THE RECORDS:
◆ ◆ ◆ ◆ ◆

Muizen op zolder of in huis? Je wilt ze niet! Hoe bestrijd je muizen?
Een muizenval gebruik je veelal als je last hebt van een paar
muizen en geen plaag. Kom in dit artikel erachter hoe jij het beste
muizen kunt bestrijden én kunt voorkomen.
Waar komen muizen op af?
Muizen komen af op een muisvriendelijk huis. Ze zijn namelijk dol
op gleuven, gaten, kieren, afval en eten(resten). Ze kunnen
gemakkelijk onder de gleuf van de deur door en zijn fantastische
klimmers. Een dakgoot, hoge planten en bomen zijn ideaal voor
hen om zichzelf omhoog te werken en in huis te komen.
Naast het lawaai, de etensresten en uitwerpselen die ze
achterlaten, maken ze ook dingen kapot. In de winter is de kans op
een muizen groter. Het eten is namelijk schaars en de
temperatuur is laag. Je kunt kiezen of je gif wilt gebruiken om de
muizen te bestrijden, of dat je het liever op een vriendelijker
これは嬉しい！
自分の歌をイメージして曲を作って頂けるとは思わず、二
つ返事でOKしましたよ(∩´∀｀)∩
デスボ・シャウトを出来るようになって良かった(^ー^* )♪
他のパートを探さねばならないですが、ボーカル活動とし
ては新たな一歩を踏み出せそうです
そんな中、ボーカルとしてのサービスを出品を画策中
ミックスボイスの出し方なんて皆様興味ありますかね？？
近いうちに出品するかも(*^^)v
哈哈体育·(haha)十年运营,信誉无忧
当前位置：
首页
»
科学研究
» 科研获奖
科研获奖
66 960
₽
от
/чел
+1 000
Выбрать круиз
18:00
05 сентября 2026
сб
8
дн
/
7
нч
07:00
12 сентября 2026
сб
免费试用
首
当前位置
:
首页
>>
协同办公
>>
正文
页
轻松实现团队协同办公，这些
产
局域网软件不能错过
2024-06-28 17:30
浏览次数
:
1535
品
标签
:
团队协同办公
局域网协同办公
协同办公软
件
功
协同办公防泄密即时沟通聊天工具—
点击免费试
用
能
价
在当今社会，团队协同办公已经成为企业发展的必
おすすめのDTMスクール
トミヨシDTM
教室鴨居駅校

◆ ◆ ◆ ◆ ◆

ACTION ITEM: The data must be output in full, exactly as given.

TASK RESPONSE:
Muizen op zolder of in huis? Je wilt ze niet! Hoe bestrijd je muizen?
Een muizenval gebruik je veelal als je last hebt van een paar
muizen en geen plaag. Kom in dit artikel erachter hoe jij het beste
muizen kunt bestrijden én kunt voorkomen.
Waar komen muizen op af?
Muizen komen af op een muisvriendelijk huis. Ze zijn namelijk dol
op gleuven, gaten, kieren, afval en eten(resten). Ze kunnen
gemakkelijk onder de gleuf van de deur door en zijn fantastische
klimmers. Een dakgoot, hoge planten en bomen zijn ideaal voor
hen om zichzelf omhoog te werken en in huis te komen.
Naast het lawaai, de etensresten en uitwerpselen die ze
achterlaten, maken ze ook dingen kapot. In de winter is de kans op
een muizen groter. Het eten is namelijk schaars en de
temperatuur is laag. Je kunt kiezen of je gif wilt gebruiken om de
muizen te bestrijden, of dat je het liever op een vriendelijker
これは嬉しい！
自分の歌をイメージして曲を作って頂けるとは思わず、二
つ返事でOKしましたよ(∩´∀｀)∩
デスボ・シャウトを出来るようになって良かった(^ー^* )♪
他のパートを探さねばならないですが、ボーカル活動とし
ては新たな一歩を踏み出せそうです
そんな中、ボーカルとしてのサービスを出品を画策中
ミックスボイスの出し方なんて皆様興味ありますかね？？
近いうちに出品するかも(*^^)v
哈哈体育·(haha)十年运营,信誉无忧
当前位置：
首页
»
科学研究
» 科研获奖
科研获奖
66 960
₽
от
/чел
+1 000
Выбрать круиз
18:00
05 сентября 2026
сб
8
дн
/
7
нч
07:00
12 сентября 2026
сб
免费试用
首
当前位置
:
首页
>>
协同办公
>>
正文
页
轻松实现团队协同办公，这些
产
局域网软件不能错过
2024-06-28 17:30
浏览次数
:
1535
品
标签
:
团队协同办公
局域网协同办公
协同办公软
件
功
协同办公防泄密即时沟通聊天工具—
点击免费试
用
能
价
在当今社会，团队协同办公已经成为企业发展的必
おすすめのDTMスクール
トミヨシDTM
教室鴨居駅校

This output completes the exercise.